Dzisiejsza sesja była bardzo ciekawa.
Zaczęło się już w kuluarach.Tym razem poszło o tereny zalewowe w Kolbuszowej Dolnej, na których miejscowy inwestor chce sobie coś tam postawić i nie będzie to sklep z pontonami.
Jako inicjatorka wystąpiła z tym pomysłem zazwyczaj niezwykle cicha radna Halat.Na komisji finansów poparł to burmistrz Zuba, w kuluarach lobbował za tym pomysłem wiceburmistrz Gil.Czyli miało przejść przez aklamację (czy jakoś tak).

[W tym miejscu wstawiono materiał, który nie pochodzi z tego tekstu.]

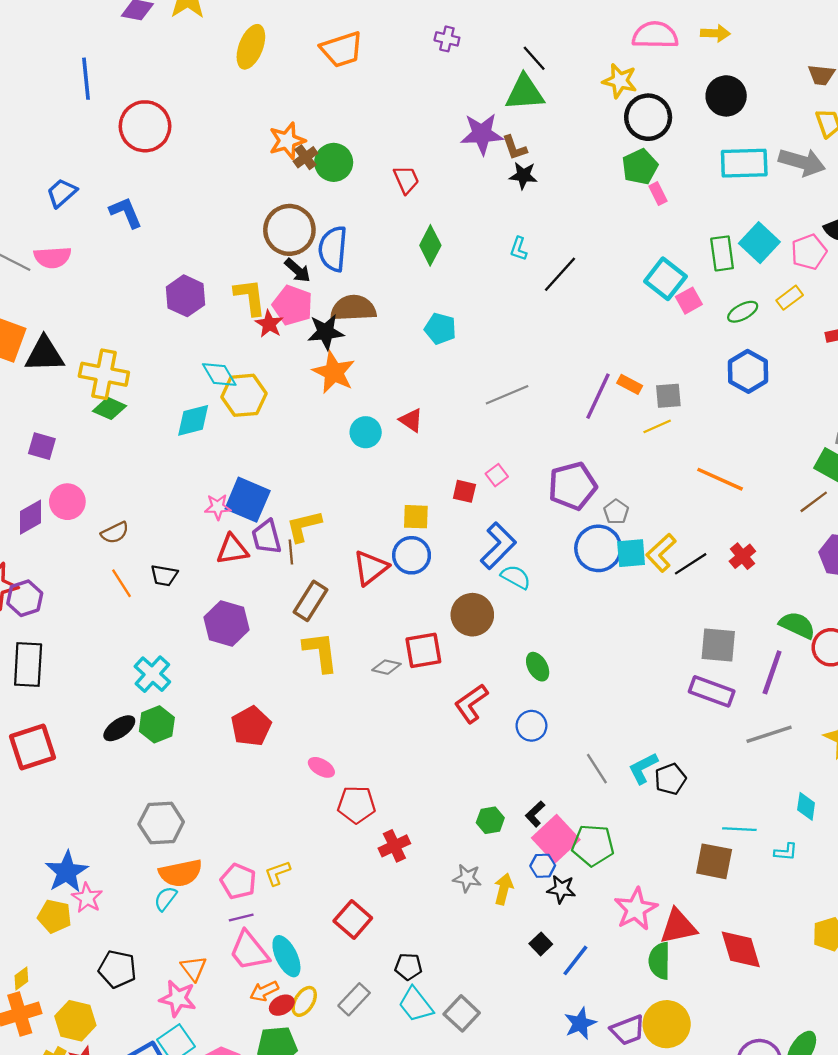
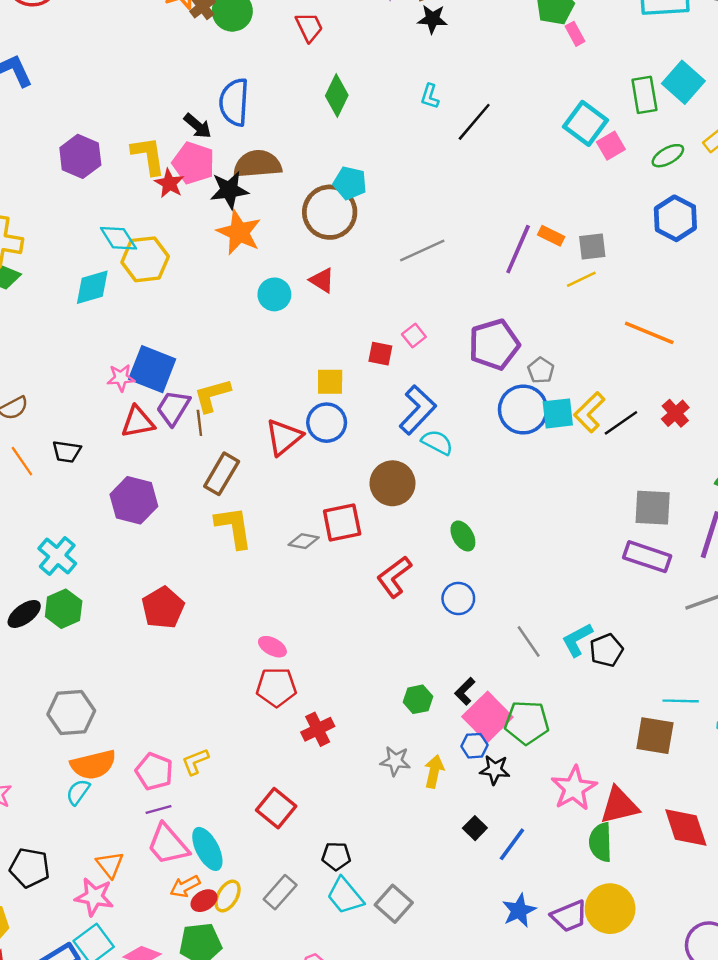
brown circle: (289, 230) -> (330, 212), moved
purple trapezoid: (267, 537) -> (173, 408), turned 48
pink ellipse: (321, 767) -> (272, 647), moved

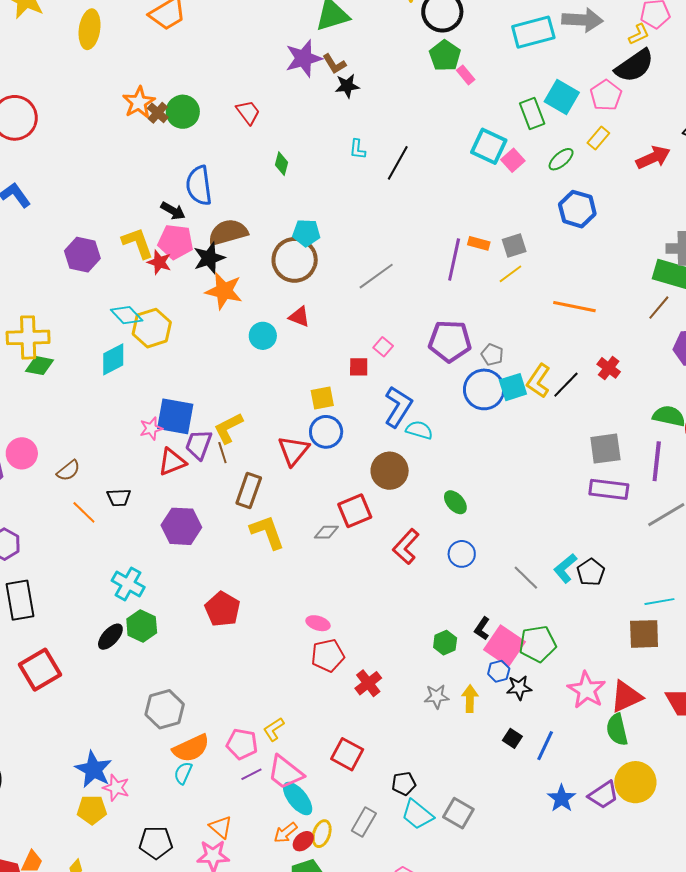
green diamond: (337, 95) -> (281, 164), size x0.7
purple pentagon: (494, 344) -> (450, 341), turned 30
pink trapezoid: (168, 844) -> (285, 772), moved

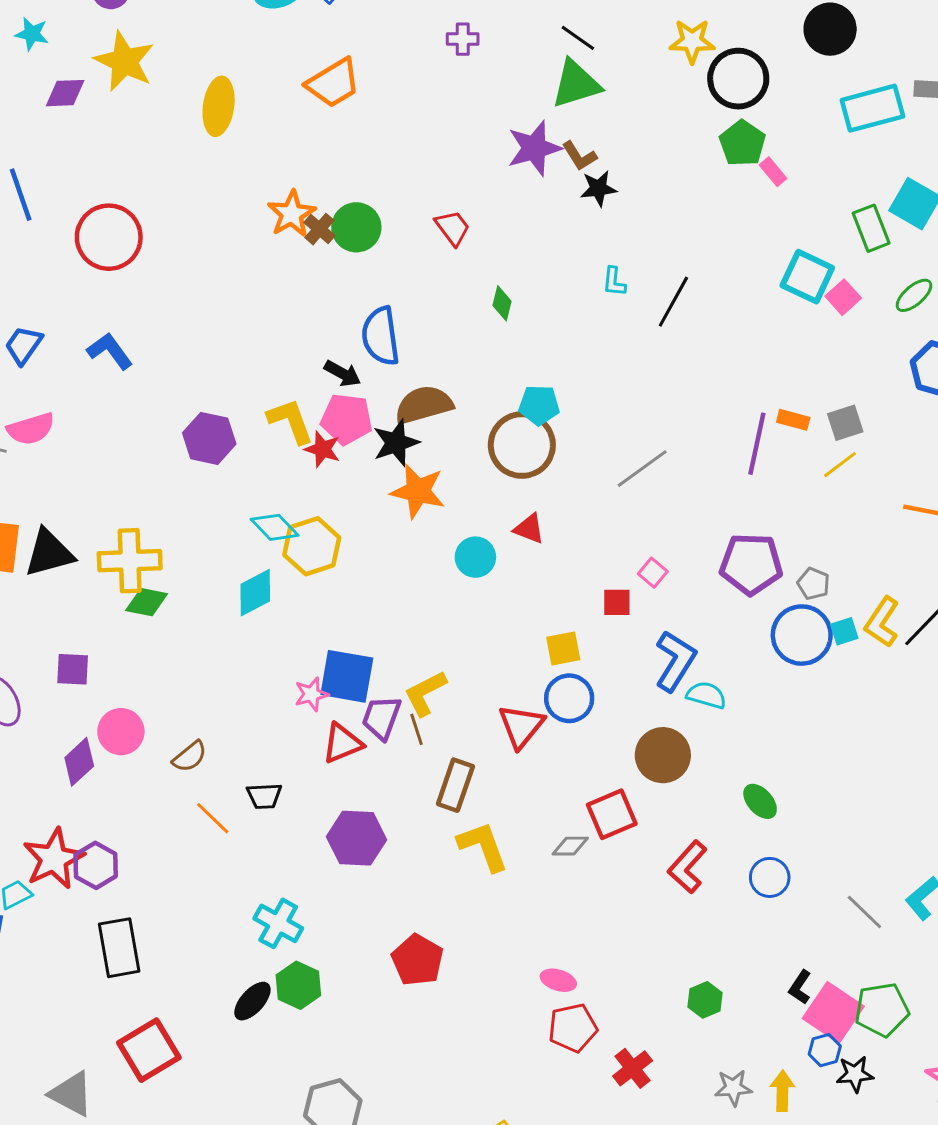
cyan square: (513, 387) -> (844, 631), size x0.7
green hexagon: (445, 643) -> (705, 1000), moved

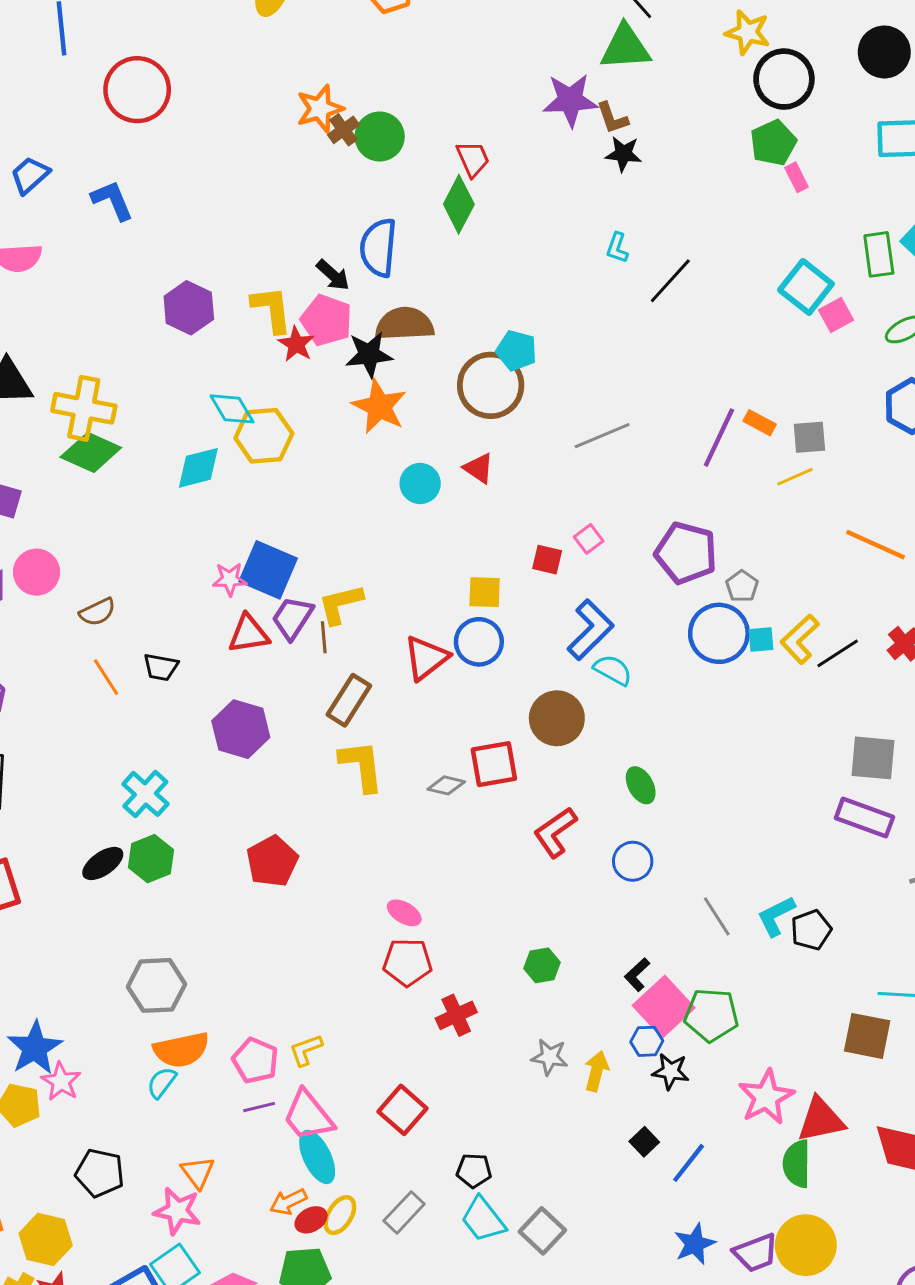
green diamond: (502, 303) -> (459, 204), moved, size x1.6
green diamond: (147, 602) -> (91, 452), size x1.4

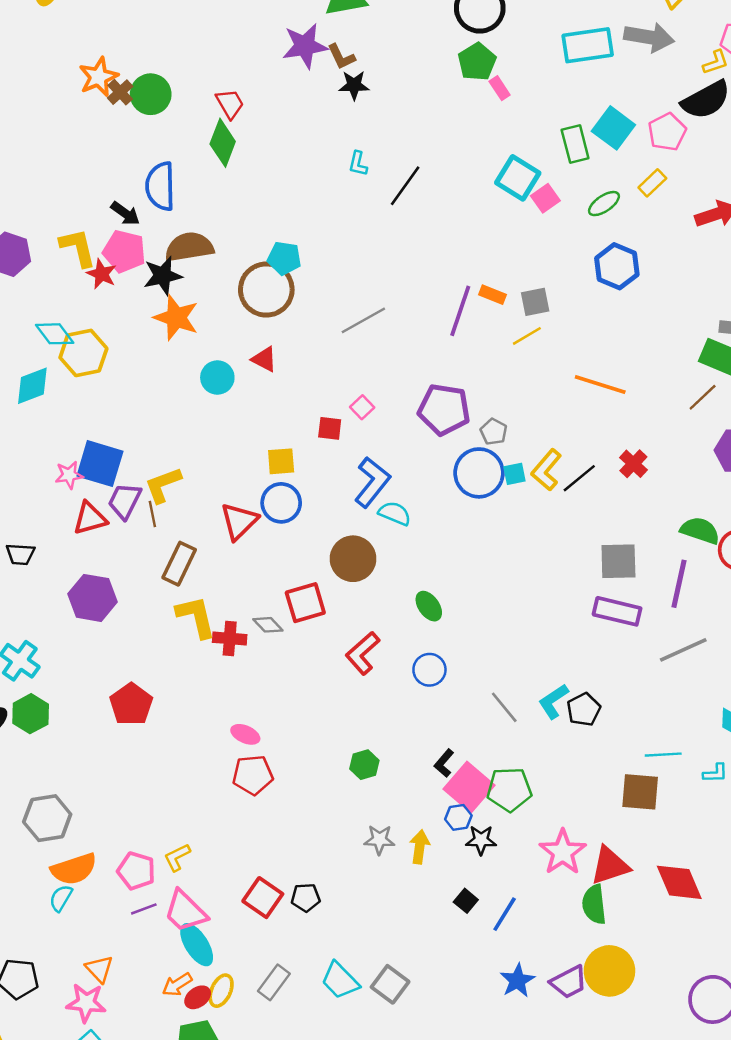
gray diamond: (446, 785) -> (268, 625), turned 40
red cross: (456, 1015) -> (230, 638), moved, turned 36
black pentagon: (474, 1171) -> (306, 898), moved

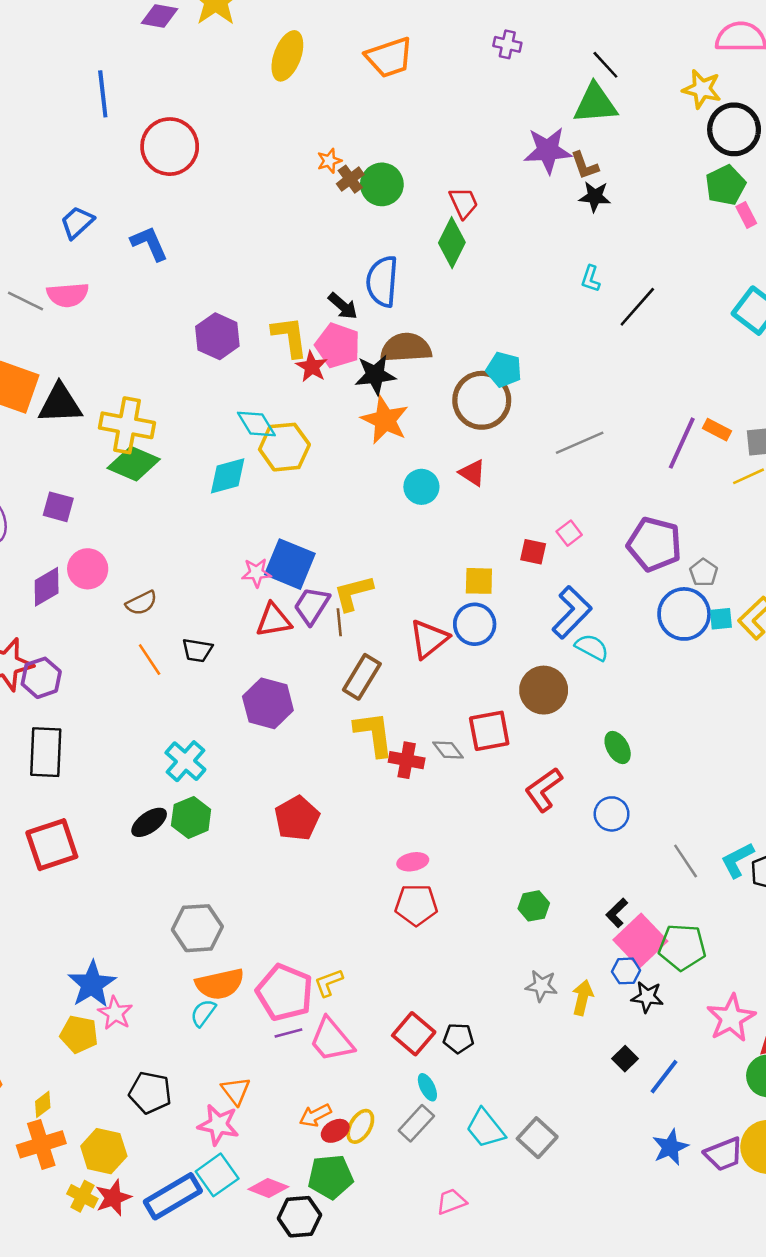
orange star: (99, 77) -> (329, 161), size x0.6
pink ellipse: (245, 734) -> (413, 862), turned -40
pink pentagon: (136, 871) -> (285, 992), size x1.4
cyan ellipse: (197, 945) -> (427, 1087), moved, size x0.6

Rozróbę zaczął radny Mirosław Kaczmarczyk rozstawiając wszystkich po kątach, bo na wszystkim zna się najlepiej.Trudno nie przyznać mu racji, tym bardziej, że ma jakże wdzięczną ksywę "Bokser" i zna łacińskie maksymy w oryginale.
Dokończył Piotr Panek zgłaszając propozycję, aby ten punkt ściągnąć z obrad rady.
Zapadła przerażająca cisza.
I tu zaczęła się jatka. Radna Halat próbowała zabić wzrokiem radnego Panka, ten jednak sprytnie zasłonił się tabletem. Burmistrz Zuba zrobił woltę i nagle zaczął być za, a nawet przeciw, ale zapomniał o tym poinformować swojego zastępcę, któremu oczy wyszły z orbit ze zdziwienia.Radny Fryc przyszedł chyba bez śniadania, bo wyjadł wszystkie paluszki i zaproponował aby o tym już nie gadać, wyraźnie śpiesząc się na obiad.

Po ceregielach i przerwie na przewietrzenie sali, przegłosowano, żeby zająć się tą sprawą kiedyś tam, a najlepiej po jakiejś ulewie.
Azaliż... nasz komentarz do sprawy jest taki.
Urząd wydał masę pieniędzy na plan gospodarki wodnej w naszej gminie.Czyli wiadomo co się stanie na tych działkach, gdy spadnie więcej deszczu.W czym więc problem?
Oczywiście, można zabezpieczyć ten teren przez podtopieniem, ale wtedy zaleje kogoś innego.
Kogo w jakim stopniu i czy wyraża na to zgodę?